■ **DATA FOR PROCESSING**:
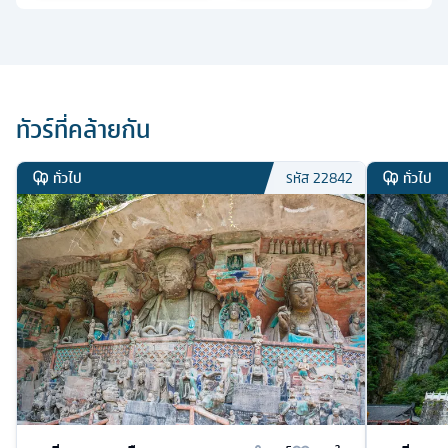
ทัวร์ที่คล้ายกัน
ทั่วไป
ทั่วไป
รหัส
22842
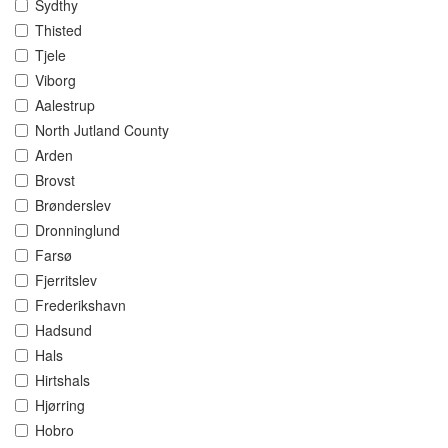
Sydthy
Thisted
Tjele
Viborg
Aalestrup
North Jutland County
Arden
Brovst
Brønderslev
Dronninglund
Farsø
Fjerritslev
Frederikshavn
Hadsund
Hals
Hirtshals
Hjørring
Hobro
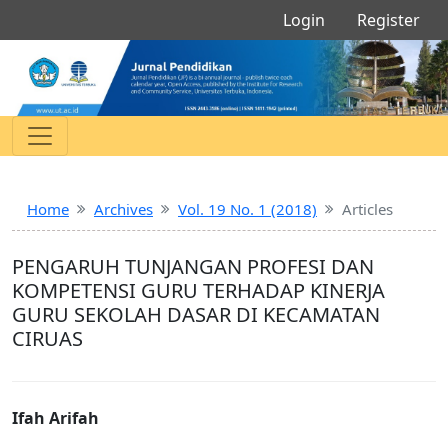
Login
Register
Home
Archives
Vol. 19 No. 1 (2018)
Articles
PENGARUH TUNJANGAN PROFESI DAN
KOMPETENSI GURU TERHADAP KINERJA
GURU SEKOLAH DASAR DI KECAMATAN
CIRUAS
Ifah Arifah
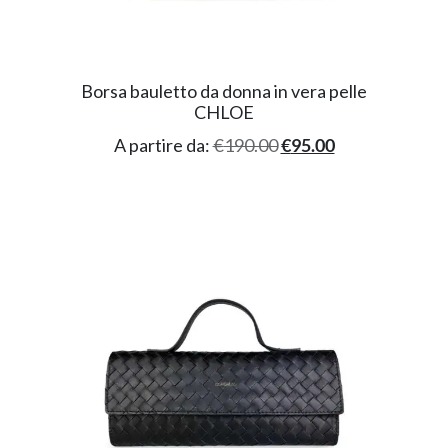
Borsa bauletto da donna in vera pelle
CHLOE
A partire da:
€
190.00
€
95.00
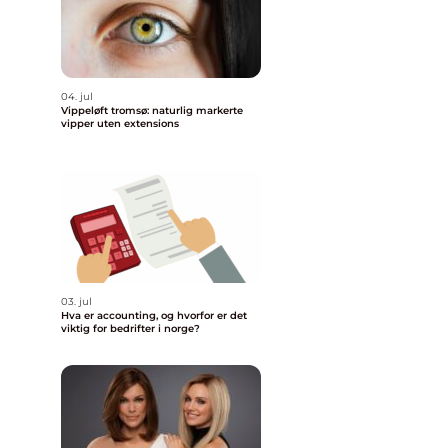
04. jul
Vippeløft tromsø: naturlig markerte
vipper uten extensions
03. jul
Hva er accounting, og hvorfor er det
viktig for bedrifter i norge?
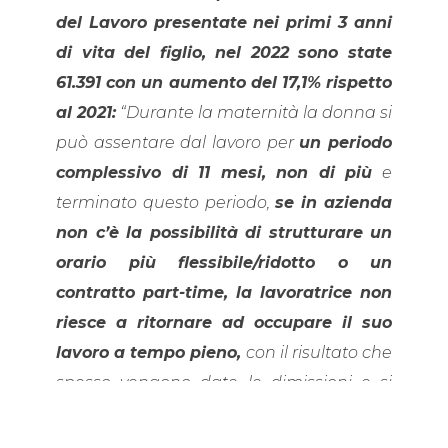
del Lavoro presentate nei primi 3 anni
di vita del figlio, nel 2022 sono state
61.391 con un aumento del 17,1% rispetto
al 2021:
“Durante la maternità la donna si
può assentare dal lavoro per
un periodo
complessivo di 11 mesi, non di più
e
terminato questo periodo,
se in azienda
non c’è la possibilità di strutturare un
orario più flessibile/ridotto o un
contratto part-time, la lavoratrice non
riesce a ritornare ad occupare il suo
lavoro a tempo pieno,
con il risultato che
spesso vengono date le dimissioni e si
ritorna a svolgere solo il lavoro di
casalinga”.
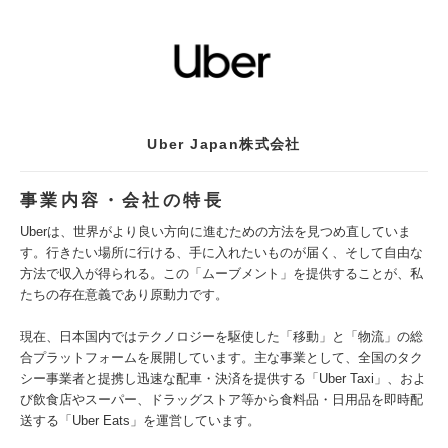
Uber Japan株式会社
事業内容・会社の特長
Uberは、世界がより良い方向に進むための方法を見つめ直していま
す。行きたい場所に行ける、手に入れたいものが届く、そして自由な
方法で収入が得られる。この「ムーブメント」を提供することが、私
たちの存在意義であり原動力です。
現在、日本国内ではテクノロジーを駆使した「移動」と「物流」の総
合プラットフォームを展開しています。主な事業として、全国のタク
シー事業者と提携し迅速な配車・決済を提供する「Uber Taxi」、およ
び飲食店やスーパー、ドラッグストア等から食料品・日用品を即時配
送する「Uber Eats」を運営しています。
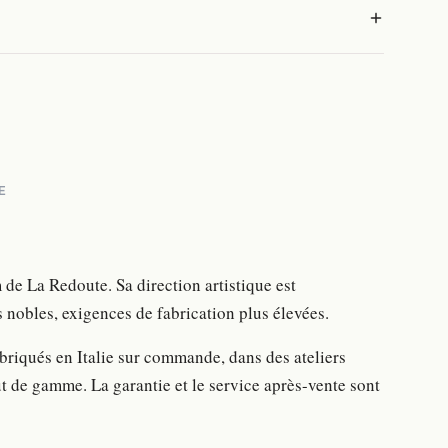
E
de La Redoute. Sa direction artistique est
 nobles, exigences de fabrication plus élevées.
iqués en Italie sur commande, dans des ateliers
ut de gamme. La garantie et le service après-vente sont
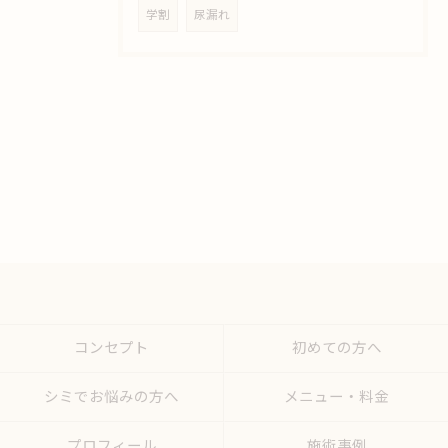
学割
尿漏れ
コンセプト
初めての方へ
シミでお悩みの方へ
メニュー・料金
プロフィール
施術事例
--
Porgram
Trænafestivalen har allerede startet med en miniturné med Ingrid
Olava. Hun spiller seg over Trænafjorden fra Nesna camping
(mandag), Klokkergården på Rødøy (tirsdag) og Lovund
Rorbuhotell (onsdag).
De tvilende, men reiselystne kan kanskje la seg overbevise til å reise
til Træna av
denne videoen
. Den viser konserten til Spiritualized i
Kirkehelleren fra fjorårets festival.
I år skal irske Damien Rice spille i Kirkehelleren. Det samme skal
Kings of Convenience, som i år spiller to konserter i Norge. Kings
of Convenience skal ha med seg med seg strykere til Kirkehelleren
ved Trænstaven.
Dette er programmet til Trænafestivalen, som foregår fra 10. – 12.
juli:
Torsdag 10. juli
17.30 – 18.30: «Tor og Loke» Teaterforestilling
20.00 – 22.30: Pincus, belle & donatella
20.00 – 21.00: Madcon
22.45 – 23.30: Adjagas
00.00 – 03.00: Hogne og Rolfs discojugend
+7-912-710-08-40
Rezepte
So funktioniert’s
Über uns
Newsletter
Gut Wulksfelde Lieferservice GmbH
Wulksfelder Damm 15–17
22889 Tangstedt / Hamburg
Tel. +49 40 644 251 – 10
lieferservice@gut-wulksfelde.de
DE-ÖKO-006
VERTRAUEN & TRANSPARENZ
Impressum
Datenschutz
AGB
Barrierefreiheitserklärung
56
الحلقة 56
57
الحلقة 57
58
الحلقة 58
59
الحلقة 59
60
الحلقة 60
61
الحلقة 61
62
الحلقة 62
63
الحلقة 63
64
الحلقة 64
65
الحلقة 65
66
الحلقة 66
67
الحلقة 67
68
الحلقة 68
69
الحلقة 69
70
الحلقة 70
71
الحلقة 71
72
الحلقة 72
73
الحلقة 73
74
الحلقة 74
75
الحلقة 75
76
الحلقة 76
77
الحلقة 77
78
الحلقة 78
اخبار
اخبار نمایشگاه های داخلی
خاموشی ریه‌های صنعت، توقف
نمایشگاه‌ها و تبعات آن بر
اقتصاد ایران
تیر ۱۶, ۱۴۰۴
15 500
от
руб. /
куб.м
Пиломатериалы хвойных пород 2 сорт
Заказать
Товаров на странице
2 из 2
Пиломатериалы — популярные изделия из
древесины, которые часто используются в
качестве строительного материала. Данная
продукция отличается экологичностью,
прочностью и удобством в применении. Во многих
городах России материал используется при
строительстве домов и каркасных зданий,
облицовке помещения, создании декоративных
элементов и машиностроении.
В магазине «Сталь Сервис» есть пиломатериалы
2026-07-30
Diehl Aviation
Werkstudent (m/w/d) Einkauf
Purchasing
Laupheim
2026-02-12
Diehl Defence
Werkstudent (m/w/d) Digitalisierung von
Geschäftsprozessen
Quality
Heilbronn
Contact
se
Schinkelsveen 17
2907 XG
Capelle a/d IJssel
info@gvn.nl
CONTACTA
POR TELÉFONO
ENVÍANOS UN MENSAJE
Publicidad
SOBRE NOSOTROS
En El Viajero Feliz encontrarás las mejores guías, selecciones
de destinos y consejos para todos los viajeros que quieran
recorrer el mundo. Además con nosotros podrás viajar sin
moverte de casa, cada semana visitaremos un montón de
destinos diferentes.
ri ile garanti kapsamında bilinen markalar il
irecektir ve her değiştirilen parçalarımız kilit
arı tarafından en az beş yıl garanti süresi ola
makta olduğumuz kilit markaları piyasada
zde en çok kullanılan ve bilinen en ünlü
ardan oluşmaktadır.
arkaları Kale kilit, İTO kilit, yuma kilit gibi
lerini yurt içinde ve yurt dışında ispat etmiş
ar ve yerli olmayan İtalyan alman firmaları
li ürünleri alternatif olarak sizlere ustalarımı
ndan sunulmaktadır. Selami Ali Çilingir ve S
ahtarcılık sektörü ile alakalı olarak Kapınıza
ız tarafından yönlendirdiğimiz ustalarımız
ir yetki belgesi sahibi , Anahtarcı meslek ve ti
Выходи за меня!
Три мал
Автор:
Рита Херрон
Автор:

■ **TO DO**: Look back at the data above, then output exactly the lines from the line holding "ทัวร์ที่คล้ายกัน" up to and including the line holding "di vita del figlio, nel 2022 sono state". Leave out the pictures.

■ **FINISHED EXERCISE**:
ทัวร์ที่คล้ายกัน
ทั่วไป
ทั่วไป
รหัส
22842
Sydthy
Thisted
Tjele
Viborg
Aalestrup
North Jutland County
Arden
Brovst
Brønderslev
Dronninglund
Farsø
Fjerritslev
Frederikshavn
Hadsund
Hals
Hirtshals
Hjørring
Hobro
Login
Register
Home
Archives
Vol. 19 No. 1 (2018)
Articles
PENGARUH TUNJANGAN PROFESI DAN
KOMPETENSI GURU TERHADAP KINERJA
GURU SEKOLAH DASAR DI KECAMATAN
CIRUAS
Ifah Arifah
Borsa bauletto da donna in vera pelle
CHLOE
A partire da:
€
190.00
€
95.00
04. jul
Vippeløft tromsø: naturlig markerte
vipper uten extensions
03. jul
Hva er accounting, og hvorfor er det
viktig for bedrifter i norge?
del Lavoro presentate nei primi 3 anni
di vita del figlio, nel 2022 sono state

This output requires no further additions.